Martin Andrea E, Doumas Leonidas A A
Department of Psychology, School of Philosophy, Psychology, and Language Sciences, University of Edinburgh, Edinburgh, United Kingdom.
Department of Psychology of Language, Max Planck Institute for Psycholinguistics, Nijmegen, The Netherlands.
PLoS Biol. 2017 Mar 2;15(3):e2000663. doi: 10.1371/journal.pbio.2000663. eCollection 2017 Mar.
Biological systems often detect species-specific signals in the environment. In humans, speech and language are species-specific signals of fundamental biological importance. To detect the linguistic signal, human brains must form hierarchical representations from a sequence of perceptual inputs distributed in time. What mechanism underlies this ability? One hypothesis is that the brain repurposed an available neurobiological mechanism when hierarchical linguistic representation became an efficient solution to a computational problem posed to the organism. Under such an account, a single mechanism must have the capacity to perform multiple, functionally related computations, e.g., detect the linguistic signal and perform other cognitive functions, while, ideally, oscillating like the human brain. We show that a computational model of analogy, built for an entirely different purpose-learning relational reasoning-processes sentences, represents their meaning, and, crucially, exhibits oscillatory activation patterns resembling cortical signals elicited by the same stimuli. Such redundancy in the cortical and machine signals is indicative of formal and mechanistic alignment between representational structure building and "cortical" oscillations. By inductive inference, this synergy suggests that the cortical signal reflects structure generation, just as the machine signal does. A single mechanism-using time to encode information across a layered network-generates the kind of (de)compositional representational hierarchy that is crucial for human language and offers a mechanistic linking hypothesis between linguistic representation and cortical computation.

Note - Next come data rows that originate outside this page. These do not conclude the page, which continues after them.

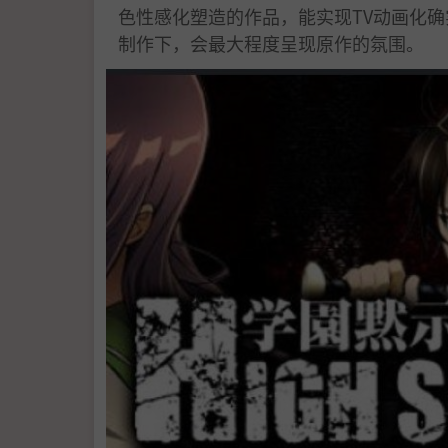
色性感化塑造的作品，能实现TV动画化确实
制作下，会最大程度呈现原作的氛围。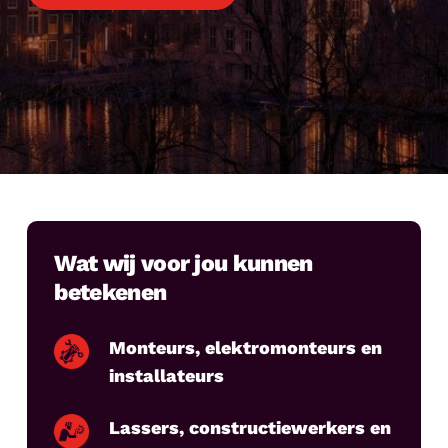
Wat wij voor jou kunnen
betekenen
Monteurs, elektromonteurs en
installateurs
Lassers, constructiewerkers en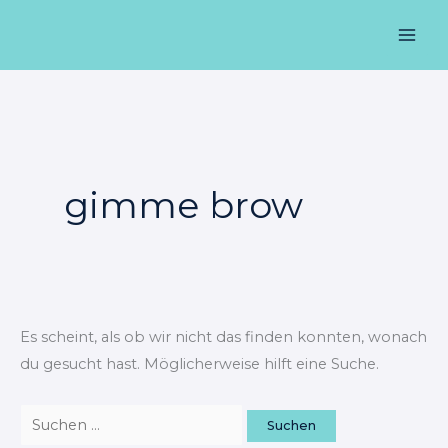
Zum
Suchen
Mai
Inhalt
nach:
Men
springen
gimme brow
Es scheint, als ob wir nicht das finden konnten, wonach
du gesucht hast. Möglicherweise hilft eine Suche.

生物系统常常能检测出环境中特定物种的信号。对人类而言,言语和语言是具有根本生物学重要性的特定物种信号。为了检测语言信号,人类大脑必须从按时间分布的一系列感知输入中形成层次化表征。这种能力背后的机制是什么?一种假设是,当层次化语言表征成为解决生物体面临的计算问题的有效方案时,大脑重新利用了一种现有的神经生物学机制。按照这种说法,单一机制必须具备执行多种功能相关计算的能力,例如检测语言信号并执行其他认知功能,同时,理想情况下,要像人类大脑一样振荡。我们表明,一个为完全不同的目的——学习关系推理而构建的类比计算模型,能够处理句子、表征其含义,并且至关重要的是,呈现出类似于由相同刺激引发的皮层信号的振荡激活模式。皮层信号与机器信号中的这种冗余表明了表征结构构建与“皮层”振荡之间的形式和机制一致性。通过归纳推理,这种协同作用表明皮层信号正如机器信号一样反映结构生成。单一机制——利用时间在分层网络中编码信息——生成了对人类语言至关重要的那种(解)组合表征层次结构,并为语言表征与皮层计算之间提供了一个机制性的联系假设。